Dass ein finales -m zwar geschrieben, aber kaum ausgesprochen wurde, ist für die prosodische Erscheinung der Elision und der Prodelision wichtig (Kapitel 2.6): Wenn Wörter, die auf -m (oder Vokal oder Diphthong) enden, vor einem Wort stehen, das mit Vokal oder h- beginnt, wird diese Endsilbe in der Regel ausgestossen (Ausnahmen: bei es und est kommt es zur Prodelision). |
5. In Verg. Aen. 4,667 wird die Trauer über Didos Selbstmord beschrieben:
lamentis gemituque et femineo ululatu …
Zeichnen Sie die Längen und Kürzen in diesem Hexameter ein. Zwei Angaben aus dem Wörterbuch sollen Ihnen dabei helfen: fēmĭnĕŭs und ŭlŭlātŭs. Welche prosodische Erscheinung ist besonders auffällig? Haben Sie eine Erklärung dafür?
Analyse des Hexameters Verg. Aen. 4,667 (mit Angabe der Silbenquantitäten): lāmēntīs gĕmĭtūqu(e) ēt fēmĭnĕōh ŭlŭlātū … Bezüglich Prosodie ist zunächst einmal die Elision (vgl. Kapitel 2.6) in gemituqu(e) zu nennen. Dies ist aber eine sehr verbreitete Erscheinung. Besonders auffällig in diesem Vers ist der Hiat nach femineo, bei dem keine Hiatkürzung eintritt (vgl. Kapitel 2.7). Für diesen Hiat gibt es eine stilistische Erklärung: Der Schmerz über Didos Selbstmord wird durch den Hiat hervorgehoben und rhythmisch untermalt (vgl. zu diesem Hexameter Boldrini 1999, 58). |
6. Ein Hexamter bei Lukrez (1,978) enthält gleich zwei prosodische Besonderheiten:
quo minus quo missum est veniat finique locet se …

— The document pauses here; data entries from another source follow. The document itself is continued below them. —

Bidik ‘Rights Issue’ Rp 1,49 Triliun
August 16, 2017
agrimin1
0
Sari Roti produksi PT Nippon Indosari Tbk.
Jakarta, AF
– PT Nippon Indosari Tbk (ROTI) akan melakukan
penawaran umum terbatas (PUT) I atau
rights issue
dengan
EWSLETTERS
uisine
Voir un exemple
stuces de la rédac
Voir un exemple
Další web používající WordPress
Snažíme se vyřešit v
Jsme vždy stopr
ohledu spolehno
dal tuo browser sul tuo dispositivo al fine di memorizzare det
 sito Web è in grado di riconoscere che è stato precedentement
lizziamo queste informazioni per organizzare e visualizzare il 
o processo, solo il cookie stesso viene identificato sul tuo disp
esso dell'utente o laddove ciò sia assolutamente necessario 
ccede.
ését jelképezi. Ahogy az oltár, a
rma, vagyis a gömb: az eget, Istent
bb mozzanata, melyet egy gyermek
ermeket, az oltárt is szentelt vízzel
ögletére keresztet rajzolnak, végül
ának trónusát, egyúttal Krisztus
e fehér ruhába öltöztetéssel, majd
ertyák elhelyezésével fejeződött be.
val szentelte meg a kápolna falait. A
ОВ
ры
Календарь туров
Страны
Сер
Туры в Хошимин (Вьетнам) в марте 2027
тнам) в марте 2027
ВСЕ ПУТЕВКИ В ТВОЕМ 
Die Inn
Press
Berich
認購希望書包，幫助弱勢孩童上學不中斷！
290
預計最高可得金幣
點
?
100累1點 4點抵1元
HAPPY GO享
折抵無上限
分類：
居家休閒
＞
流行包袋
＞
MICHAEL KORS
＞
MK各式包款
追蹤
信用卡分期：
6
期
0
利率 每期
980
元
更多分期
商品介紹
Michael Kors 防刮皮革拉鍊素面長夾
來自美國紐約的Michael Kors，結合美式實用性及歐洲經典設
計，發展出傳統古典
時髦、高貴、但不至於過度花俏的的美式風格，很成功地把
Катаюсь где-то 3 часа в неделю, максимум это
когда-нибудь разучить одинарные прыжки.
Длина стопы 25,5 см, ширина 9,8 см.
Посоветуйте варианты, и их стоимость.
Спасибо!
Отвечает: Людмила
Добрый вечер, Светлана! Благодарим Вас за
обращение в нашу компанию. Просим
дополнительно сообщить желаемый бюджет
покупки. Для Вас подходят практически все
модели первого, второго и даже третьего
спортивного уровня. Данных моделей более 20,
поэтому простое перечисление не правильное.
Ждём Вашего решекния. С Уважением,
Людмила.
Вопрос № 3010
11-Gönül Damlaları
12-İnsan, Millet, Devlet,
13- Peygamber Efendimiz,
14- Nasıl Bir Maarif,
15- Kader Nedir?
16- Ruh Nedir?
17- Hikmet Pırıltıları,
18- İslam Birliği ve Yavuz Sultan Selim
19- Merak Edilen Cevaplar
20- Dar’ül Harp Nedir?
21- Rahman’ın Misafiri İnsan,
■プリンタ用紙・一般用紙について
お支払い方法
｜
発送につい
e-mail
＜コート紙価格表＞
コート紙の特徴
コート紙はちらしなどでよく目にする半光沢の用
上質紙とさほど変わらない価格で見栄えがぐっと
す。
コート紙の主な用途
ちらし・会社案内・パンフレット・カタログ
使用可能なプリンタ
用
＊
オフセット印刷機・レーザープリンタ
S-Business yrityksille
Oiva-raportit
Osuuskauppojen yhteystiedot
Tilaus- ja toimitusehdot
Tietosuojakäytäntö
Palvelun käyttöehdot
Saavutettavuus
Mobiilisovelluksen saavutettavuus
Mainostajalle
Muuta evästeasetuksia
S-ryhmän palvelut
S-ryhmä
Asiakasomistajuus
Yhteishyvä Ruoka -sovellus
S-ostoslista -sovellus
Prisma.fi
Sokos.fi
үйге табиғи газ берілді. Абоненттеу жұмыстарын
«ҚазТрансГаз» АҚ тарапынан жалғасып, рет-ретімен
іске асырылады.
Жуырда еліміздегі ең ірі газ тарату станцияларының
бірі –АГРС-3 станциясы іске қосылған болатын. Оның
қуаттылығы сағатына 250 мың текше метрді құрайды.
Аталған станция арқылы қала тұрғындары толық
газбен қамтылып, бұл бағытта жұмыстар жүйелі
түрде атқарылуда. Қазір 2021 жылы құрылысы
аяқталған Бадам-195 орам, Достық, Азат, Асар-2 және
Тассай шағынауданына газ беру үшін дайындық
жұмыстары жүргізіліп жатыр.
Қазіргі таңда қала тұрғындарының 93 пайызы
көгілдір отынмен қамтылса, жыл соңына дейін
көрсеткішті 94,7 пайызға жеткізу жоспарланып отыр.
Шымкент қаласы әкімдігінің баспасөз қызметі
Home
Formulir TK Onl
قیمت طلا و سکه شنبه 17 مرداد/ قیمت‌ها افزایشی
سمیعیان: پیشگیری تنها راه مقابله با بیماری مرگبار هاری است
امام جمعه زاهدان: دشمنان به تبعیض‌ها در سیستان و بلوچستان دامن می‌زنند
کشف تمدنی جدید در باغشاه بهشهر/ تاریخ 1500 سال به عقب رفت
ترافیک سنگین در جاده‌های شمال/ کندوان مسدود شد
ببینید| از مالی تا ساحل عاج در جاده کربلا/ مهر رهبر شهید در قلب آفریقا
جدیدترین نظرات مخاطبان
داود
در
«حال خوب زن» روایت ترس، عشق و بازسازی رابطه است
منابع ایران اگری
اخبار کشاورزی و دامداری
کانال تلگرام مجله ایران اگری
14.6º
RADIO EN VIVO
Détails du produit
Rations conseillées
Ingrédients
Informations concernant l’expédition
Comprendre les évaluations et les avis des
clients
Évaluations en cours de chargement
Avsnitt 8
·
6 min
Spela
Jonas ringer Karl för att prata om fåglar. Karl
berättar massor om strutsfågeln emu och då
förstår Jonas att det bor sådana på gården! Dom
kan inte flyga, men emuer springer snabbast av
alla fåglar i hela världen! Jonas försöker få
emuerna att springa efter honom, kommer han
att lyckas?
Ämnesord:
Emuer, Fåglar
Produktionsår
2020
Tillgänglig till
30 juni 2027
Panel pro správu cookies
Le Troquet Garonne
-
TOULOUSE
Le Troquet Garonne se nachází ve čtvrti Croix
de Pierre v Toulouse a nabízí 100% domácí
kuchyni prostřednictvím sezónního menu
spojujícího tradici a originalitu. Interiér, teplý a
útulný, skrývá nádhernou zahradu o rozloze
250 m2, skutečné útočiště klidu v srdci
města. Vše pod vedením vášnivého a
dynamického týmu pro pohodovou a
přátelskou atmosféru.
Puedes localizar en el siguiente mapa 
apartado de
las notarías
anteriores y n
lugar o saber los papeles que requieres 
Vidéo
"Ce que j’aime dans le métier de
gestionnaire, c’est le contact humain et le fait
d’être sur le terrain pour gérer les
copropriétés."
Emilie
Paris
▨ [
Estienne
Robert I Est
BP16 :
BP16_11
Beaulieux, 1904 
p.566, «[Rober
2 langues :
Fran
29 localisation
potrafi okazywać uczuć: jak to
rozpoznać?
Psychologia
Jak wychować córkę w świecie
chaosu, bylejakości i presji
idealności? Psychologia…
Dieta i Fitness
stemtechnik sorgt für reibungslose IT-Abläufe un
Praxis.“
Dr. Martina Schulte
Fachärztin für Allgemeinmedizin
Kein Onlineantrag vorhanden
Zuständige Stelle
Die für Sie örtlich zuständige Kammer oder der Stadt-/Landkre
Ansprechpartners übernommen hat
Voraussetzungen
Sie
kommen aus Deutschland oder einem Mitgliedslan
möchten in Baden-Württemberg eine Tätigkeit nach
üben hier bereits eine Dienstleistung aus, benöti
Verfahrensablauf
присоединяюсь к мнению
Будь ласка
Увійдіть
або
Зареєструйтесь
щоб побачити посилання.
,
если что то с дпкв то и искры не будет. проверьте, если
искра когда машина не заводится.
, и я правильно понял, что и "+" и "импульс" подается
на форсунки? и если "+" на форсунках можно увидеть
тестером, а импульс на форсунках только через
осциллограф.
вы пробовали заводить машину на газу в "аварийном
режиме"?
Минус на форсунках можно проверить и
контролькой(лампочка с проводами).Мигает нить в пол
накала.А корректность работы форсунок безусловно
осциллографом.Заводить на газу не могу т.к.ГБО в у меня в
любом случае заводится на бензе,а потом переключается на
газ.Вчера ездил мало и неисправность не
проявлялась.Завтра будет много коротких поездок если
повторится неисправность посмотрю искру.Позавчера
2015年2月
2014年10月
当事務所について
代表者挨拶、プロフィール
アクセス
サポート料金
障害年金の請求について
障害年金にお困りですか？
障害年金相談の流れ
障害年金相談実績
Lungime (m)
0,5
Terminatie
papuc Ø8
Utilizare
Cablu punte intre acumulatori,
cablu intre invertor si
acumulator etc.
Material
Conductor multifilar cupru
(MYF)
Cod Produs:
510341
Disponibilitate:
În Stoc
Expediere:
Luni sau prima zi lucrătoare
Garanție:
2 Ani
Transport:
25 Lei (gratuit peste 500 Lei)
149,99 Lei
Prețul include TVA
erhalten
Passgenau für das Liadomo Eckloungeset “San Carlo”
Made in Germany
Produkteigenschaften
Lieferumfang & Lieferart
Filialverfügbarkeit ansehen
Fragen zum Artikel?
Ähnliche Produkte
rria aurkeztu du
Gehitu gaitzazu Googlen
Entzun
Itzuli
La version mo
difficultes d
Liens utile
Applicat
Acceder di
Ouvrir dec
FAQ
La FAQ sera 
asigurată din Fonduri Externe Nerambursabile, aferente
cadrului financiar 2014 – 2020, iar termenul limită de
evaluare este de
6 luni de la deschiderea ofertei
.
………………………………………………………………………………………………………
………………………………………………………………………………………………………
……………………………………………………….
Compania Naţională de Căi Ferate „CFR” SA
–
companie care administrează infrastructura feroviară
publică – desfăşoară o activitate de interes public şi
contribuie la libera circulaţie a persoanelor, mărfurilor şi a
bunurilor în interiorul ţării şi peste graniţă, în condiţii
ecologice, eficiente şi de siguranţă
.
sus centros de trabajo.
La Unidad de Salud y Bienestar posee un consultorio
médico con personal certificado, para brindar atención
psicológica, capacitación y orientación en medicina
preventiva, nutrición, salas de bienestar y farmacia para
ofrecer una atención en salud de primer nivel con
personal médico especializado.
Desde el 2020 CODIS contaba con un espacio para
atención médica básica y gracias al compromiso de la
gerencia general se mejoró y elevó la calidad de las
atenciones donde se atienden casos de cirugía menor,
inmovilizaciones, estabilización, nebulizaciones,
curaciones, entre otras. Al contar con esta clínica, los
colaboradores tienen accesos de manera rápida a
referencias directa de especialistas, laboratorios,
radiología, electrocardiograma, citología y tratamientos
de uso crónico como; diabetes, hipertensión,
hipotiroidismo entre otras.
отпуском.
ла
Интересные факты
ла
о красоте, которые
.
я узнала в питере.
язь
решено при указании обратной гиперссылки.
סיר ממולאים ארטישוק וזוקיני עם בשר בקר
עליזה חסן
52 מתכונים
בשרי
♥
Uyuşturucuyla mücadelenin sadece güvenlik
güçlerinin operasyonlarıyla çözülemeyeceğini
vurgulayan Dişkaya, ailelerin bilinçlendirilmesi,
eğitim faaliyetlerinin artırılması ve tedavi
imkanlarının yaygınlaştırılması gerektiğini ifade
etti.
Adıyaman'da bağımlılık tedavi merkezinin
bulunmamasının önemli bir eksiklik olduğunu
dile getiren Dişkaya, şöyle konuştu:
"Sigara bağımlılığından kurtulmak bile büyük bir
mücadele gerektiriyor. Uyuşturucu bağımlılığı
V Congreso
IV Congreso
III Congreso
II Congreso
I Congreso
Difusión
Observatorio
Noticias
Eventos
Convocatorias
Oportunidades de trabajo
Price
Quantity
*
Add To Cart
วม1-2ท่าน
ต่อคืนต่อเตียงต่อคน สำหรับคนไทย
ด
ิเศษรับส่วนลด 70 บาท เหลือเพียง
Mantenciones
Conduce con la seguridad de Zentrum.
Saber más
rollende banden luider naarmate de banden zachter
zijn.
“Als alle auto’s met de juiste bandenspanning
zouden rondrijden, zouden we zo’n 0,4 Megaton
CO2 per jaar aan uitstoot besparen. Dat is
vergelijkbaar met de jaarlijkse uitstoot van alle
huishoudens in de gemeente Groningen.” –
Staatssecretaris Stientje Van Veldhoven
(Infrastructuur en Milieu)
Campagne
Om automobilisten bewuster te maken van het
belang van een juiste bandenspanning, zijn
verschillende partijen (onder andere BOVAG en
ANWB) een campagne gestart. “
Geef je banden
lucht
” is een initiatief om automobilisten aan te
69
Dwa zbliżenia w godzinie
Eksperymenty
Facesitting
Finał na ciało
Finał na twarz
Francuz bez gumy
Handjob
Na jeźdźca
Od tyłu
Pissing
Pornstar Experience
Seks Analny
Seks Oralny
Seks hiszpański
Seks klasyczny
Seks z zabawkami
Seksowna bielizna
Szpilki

Tragen Sie die Längen und Kürzen ein und erklären Sie die prosodischen Besonderheiten.
Analyse des Hexameters Lucr. 1,978 (mit Angabe der Silbenquantitäten): quō mĭnŭ(s) quō mīssūm (e)st vĕnĭāt fīnīquĕ lŏcēt sē … Eine Prodelision wie bei missum (e)st ist zwar erwähnenswert, aber nicht besonders selten (vgl. Kapitel 2.6). Ungewöhnlich ist demgegenüber, dass die Endsilbe von minus kurz gemessen wird, obwohl zwei Konsonanten folgen. Diese prosodische Erscheinung lässt sich durch die Instabilität des auslautenden -s im Altlatein (und in diesem Fall auch noch bei Lukrez) erklären: Der Buchstabe -s konnte in mehrsilbigen Wörtern nach kurzem Vokal und vor konsonantischem Wortanfang wegfallen (vgl. Kapitel 2.8 unter [e] sowie Boldrini 1999, 54 zu diesem Hexameter). |
Literaturhinweise zur Prosodie: Boldrini 1999, 29-65, Crusius/Rubenbauer 21955, 4-28 und Zgoll 2012, 37-56.